> **Saved data entries**:
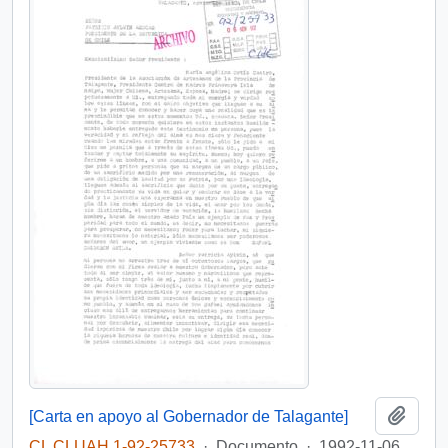
Añadi
[Carta en apoyo al Gobernador de Talagante]
CL CLUAH 1-92-25733
·
Documento
·
1992-11-06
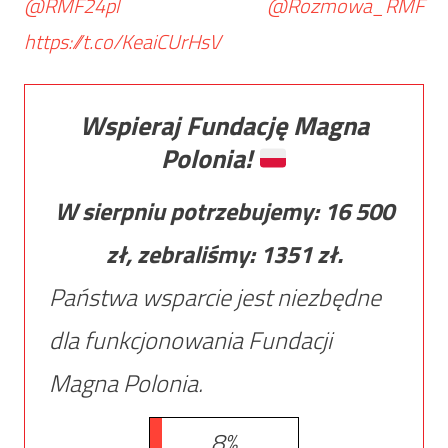
@RMF24pl
@Rozmowa_RMF
https://t.co/KeaiCUrHsV
Wspieraj Fundację Magna
Polonia!
W sierpniu potrzebujemy:
16 500
zł, zebraliśmy:
1351
zł.
Państwa wsparcie jest niezbędne
dla funkcjonowania Fundacji
Magna Polonia.
8%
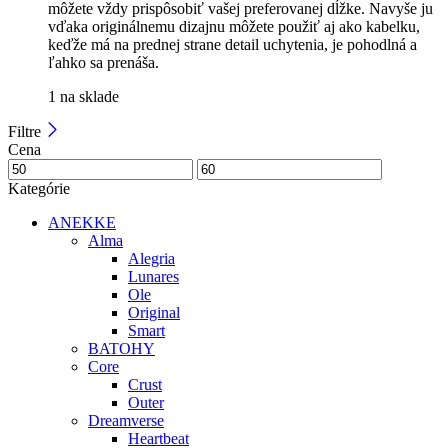
môžete vždy prispôsobiť vašej preferovanej dĺžke. Navyše ju
vďaka originálnemu dizajnu môžete použiť aj ako kabelku,
keďže má na prednej strane detail uchytenia, je pohodlná a
ľahko sa prenáša.
1 na sklade
Filtre
Cena
Kategórie
ANEKKE
Alma
Alegria
Lunares
Ole
Original
Smart
BATOHY
Core
Crust
Outer
Dreamverse
Heartbeat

> **Task item**: Copy from the entries above each line in which the string "Magna" can be found.

> **Completed exercise**:
Wspieraj Fundację Magna
Magna Polonia.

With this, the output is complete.